To proceed, let us restrict our attention to the type (string, string) term. The concrete syntax we use for such expressions is parenthesized.
  • a (t1, ..., tn) is the syntax of Term (a, [t1; ...; tn])
We disambiguate variables from constants by representing constants as functions applied to an empty list of arguments
  • a (b (), c) is the syntax of Term ("a", [Term ("b", []); Var "c"])
We start towards a function to analyze syntax. First the lexer.
(*lexer.mll*)
{
  open Parser  (*The type token is defined in parser.mli.*)
}

let alpha=['a'-'z' 'A'-'Z']

rule token = parse
    [' ' '\t' '\n']         (* skip blanks *) { token lexbuf }
  | '('                                             { LPAREN }
  | ')'                                             { RPAREN }
  | ','                                              { COMMA }
  | ((alpha)(alpha)*) as s                         { STRING s}
  | eof                                                { EOI }
Now the parser.
/*parser.mly*/

%token  STRING
%token LPAREN RPAREN COMMA EOI

%start main
%type <(string, string) Term_types.term> main
%%
main:
 | exp EOI { $1 }
 ;
exp:
 | tag exp_more           
     { 
       match $2 with
       | None -> Term_types.Var $1
       | Some l -> Term_types.Term ($1, l)
     }
 ;
exp_more:
 | /*nothing*/ { None }
 | LPAREN exp_list RPAREN { Some $2 }
;
exp_list:
 | /*nothing*/ { [] }
 | exp exp_list_more { $1::$2 }
 ;
exp_list_more:
 | /*nothing*/ {[]}
 | COMMA exp exp_list_more { $2::$3 }
 ;
tag:
 | STRING { $1 }
 ;
With these pieces in place we can write the analyzer term_of_string like so
(*term.ml*)

let term_of_string s =
  let parse_buf lexbuf =
    try Parser.main Lexer.token lexbuf
    with 
    | Parsing.Parse_error ->
      begin
        let curr = lexbuf.Lexing.lex_curr_p in
        let line = curr.Lexing.pos_lnum in
        let cnum = curr.Lexing.pos_cnum - curr.Lexing.pos_bol in
        let tok = Lexing.lexeme lexbuf in
        raise 
          (Failure
             (Printf.sprintf 
                "file \"\", line %d, character %d\n\Error : Syntax error \"%s\"" line cnum tok))
      end
  in parse_buf (Lexing.from_string s)
Reverse parsing is done with string_of_term:
let rec string_of_term (t:(string, string)term) : string = 
  let string_of_list (f:α -> string) (l:α list) : string = 
    "(" ^ String.concat "," (List.map f l) ^ ")"  in
  match t with
  | Term (s, tl) -> Printf.sprintf "%s" (s^(string_of_list string_of_term tl))
  | Var s -> s
A simple function for printing a term then goes like this:
let print_term (t:(string, string) term) : unit = Printf.printf "%s" (string_of_term t)
For example, this program let tt = term_of_string "a(b(), c)" in print_term tt prints "a(b(), c)" recovering the input as we'd hope.

Traversal

The function term_trav is a workhorse for doing computations over terms. It generalizes all functions defined by recursion on the structure of a term.
(* [term_trav] is a generalization of all functions defined by
   recusion on the structure of an [(α, β) term] - a homomorphism.

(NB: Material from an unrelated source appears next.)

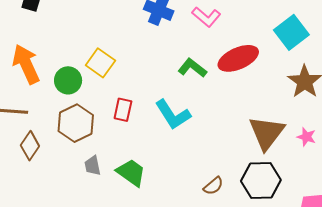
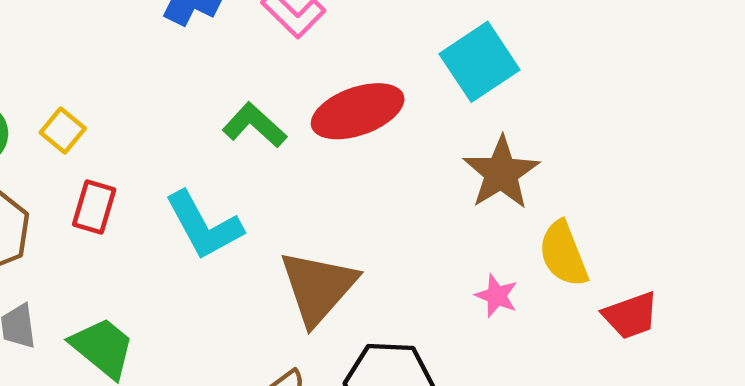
yellow square: (100, 63) -> (63, 131), moved, size x0.7
brown triangle: (267, 133) -> (318, 287), moved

   The definition of [term_trav] below gives the following signature.

   {[
   val term_trav : (α * β -> γ) ->
   (γ -> β -> β) -> β -> (δ -> γ) -> (α, δ) term -> γ
   ]}

   Proof:

   Assume [term_trav] to operate on arguments of type [(α, δ)
   term]. It "returns" either via [f] or [v], and so [f], [v] and
   [term_trav] must share the same return type, [γ] say.

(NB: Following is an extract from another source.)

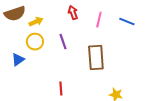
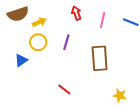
purple line: (63, 42) -> (66, 42), turned 35
red line: (61, 89) -> (64, 89), turned -48

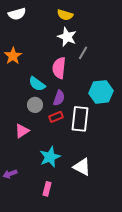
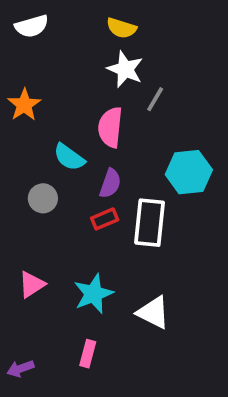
gray circle: (35, 105) -> (43, 198), moved
pink triangle: (22, 131) -> (32, 284), moved
purple arrow: (10, 174) -> (20, 369), moved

   Since the intermediate list results from recursive calls to
   [term_trav] then it must have type [γ list]. This means [g] must
   be of type [γ -> β -> β] for some type [β] which fixes [x] to
   [β] whilst completing [f] as [α * β -> γ].

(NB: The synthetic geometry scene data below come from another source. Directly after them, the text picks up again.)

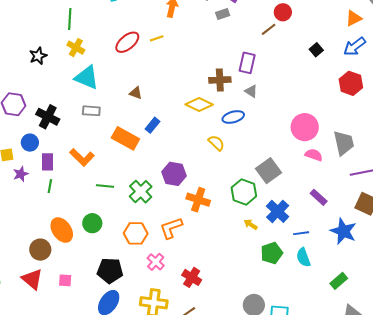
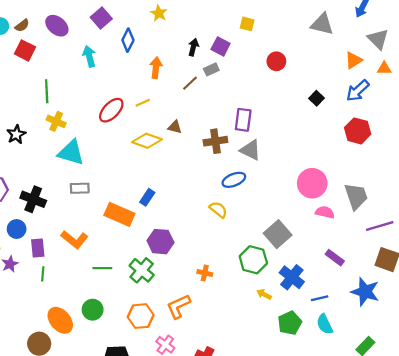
brown line: (269, 29) -> (190, 83), moved
gray triangle: (251, 91) -> (250, 150), size x1.5
brown triangle: (136, 93) -> (175, 127), moved
yellow diamond: (199, 105) -> (147, 141), moved
purple hexagon: (174, 174) -> (160, 242), moved
orange cross: (198, 200) -> (205, 273), size x0.6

   Lastly [v] takes arguments of type [δ] meaning it types to [δ ->
   γ].

*)
let rec term_trav f g x v = function
  | Term (a, tl) -> 
    let l = List.map (term_trav f g x v) tl in
    let res = List.fold_right g l x in
    f (a, res)
  | Var b -> v b
For a trivial example, we can express a function to compute the "size" of a term this way:
let term_size (t:(α, β) term) : int = 
  (term_trav (fun (_, s) -> s + 1) (fun x y -> x + y) 0 (fun _ -> 1))
    t
I appreciate there's an efficiency gain to be had by eliminating the intermediate list in term_trav but the resulting function definition is more challenging to reason about (well, at least for me).